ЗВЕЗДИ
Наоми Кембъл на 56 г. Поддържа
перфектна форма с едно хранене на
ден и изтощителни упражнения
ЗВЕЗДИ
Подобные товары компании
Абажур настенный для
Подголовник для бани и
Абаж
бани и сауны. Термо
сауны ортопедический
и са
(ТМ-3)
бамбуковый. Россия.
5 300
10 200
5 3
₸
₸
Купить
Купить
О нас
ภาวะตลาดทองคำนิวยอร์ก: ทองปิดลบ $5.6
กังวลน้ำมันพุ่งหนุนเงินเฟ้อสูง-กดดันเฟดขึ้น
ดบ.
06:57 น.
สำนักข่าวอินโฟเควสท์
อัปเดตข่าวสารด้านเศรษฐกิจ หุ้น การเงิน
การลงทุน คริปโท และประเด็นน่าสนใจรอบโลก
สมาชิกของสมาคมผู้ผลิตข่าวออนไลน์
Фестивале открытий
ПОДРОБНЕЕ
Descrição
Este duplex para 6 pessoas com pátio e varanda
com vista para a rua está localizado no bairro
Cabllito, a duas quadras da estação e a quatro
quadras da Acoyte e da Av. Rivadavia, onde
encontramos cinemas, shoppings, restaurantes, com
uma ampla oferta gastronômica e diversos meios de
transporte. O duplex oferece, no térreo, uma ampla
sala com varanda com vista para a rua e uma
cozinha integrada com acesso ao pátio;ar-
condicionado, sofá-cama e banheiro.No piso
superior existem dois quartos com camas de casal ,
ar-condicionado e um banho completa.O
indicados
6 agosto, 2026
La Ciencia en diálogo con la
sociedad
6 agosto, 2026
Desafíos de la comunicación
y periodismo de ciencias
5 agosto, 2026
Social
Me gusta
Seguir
---
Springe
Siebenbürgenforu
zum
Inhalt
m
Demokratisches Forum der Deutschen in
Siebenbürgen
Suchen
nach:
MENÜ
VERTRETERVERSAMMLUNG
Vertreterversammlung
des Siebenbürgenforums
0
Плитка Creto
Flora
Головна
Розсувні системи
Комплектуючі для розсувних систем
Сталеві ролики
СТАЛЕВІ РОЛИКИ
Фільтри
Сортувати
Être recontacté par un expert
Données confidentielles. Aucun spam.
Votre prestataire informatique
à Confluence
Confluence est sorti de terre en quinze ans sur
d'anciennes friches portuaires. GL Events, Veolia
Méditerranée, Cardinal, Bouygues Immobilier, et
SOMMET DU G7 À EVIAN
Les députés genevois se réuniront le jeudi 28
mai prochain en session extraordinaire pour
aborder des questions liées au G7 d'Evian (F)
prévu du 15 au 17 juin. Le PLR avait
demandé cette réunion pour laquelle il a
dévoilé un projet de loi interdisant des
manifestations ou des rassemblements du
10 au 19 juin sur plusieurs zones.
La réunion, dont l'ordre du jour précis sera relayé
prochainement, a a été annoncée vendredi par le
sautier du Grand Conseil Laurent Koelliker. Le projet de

* [WORK TO BE COMPLETED] Out of the data above, return each line where the word "condicionado" can be found.

* [RESULT]
condicionado, sofá-cama e banheiro.No piso
ar-condicionado e um banho completa.O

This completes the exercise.